The next day we returned to Balmaha where we hired a rowing boat and made the short voyage to the “enchanted” island of Inchcailloch.
That’s the description on the official website. And, while the tourist board may well have been playing fast and loose with the dictionary, there was something a little bewitching about this 50-hectare entanglement of trees and earth.
The island receives around 20,000 visitors a year, but when we arrived it was eerily quiet.
We walked along a rickety jetty and proceeded down the narrow woodland path which took us deeper into the arms of the forest until we reached our first point of interest.
The information board at the gate also revealed the origin of the island’s Gaelic name ‘Inchailloch’, which translates to “Isle of the old woman”. The old woman in question was Saint Kentigerna.

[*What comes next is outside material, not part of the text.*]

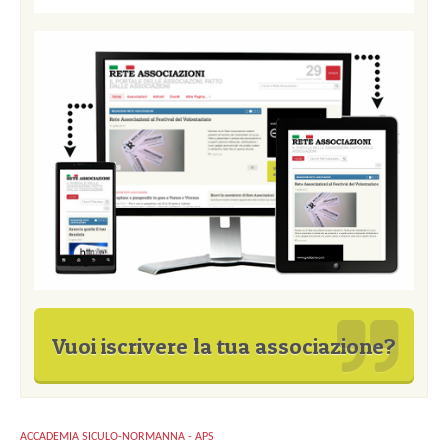
Vuoi iscrivere la tua associazione?
ACCADEMIA SICULO-NORMANNA - APS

Suddenly, out of nowhere, a creature shot past me at breakneck speed. I reeled back in shock, caught a fleeting glimpse of the beast, and was relieved it was just a deer.
Roe deer have been roaming Incahilloch since the time of Robert the Bruce. But they’re not the most curious residents on the Loch, not by a long stretch.
Neighboring Inchconnachan is actually home to a colony of wallabies.
While there were no antipodean anomalies to be seen bounding around Incahilloch our mini excursion was proving worthwhile. There was still time to head to the shore and enjoy the sunset before returning to the boat.